## PROMPT
Although the records contain pictures, only their text should be set down, exactly as written.

-------------------------

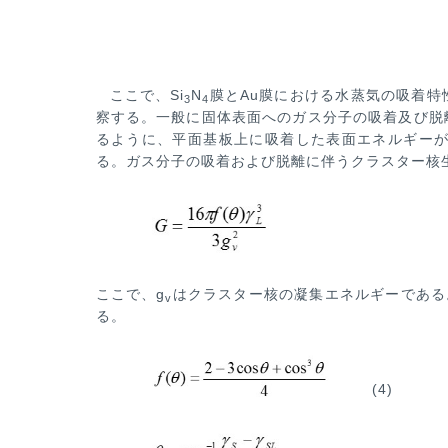
ここで、Si
N
膜とAu膜における水蒸気の吸着特
3
4
察する。一般に固体表面へのガス分子の吸着及び脱
るように、平面基板
上に吸着した表面エネルギーが
る。ガス分子の吸着および脱離に伴うクラスター核
ここで、g
はクラスター核の凝集エネルギーである
v
る。
(4)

-------------------------

## ANSWER AREA
ここで、Si
N
膜とAu膜における水蒸気の吸着特
3
4
察する。一般に固体表面へのガス分子の吸着及び脱
るように、平面基板
上に吸着した表面エネルギーが
る。ガス分子の吸着および脱離に伴うクラスター核
ここで、g
はクラスター核の凝集エネルギーである
v
る。
(4)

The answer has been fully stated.